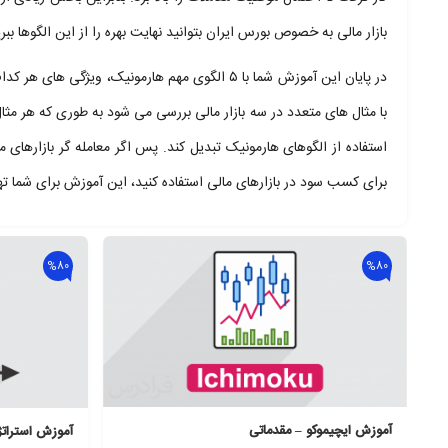
بازار مالی به خصوص بورس ایران بتوانید نهایت بهره را از این الگوها ببر
در پایان این آموزش شما با ۵ الگوی مهم هارمونی
با مثال های متعدد در سه بازار مالی بررسی می شود به طوری که هر مث
استفاده از الگوهای هارمونیک تبدیل کند. پس اگر معامله گر بازارهای 
برای کسب سود در بازارهای مالی استفاده کنید، این آموزش برای شما ت
%80
%80
آموزش ایچیموکو – مقدماتی
آموزش استراتژ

+-------+

§ **Description of the task**
Whichever lines of the data include the word "مالی", pull them out.

§ **Task answer**
بازار مالی به خصوص بورس ایران بتوانید نهایت بهره را از این الگوها ببر
با مثال های متعدد در سه بازار مالی بررسی می شود به طوری که هر مث
برای کسب سود در بازارهای مالی استفاده کنید، این آموزش برای شما ت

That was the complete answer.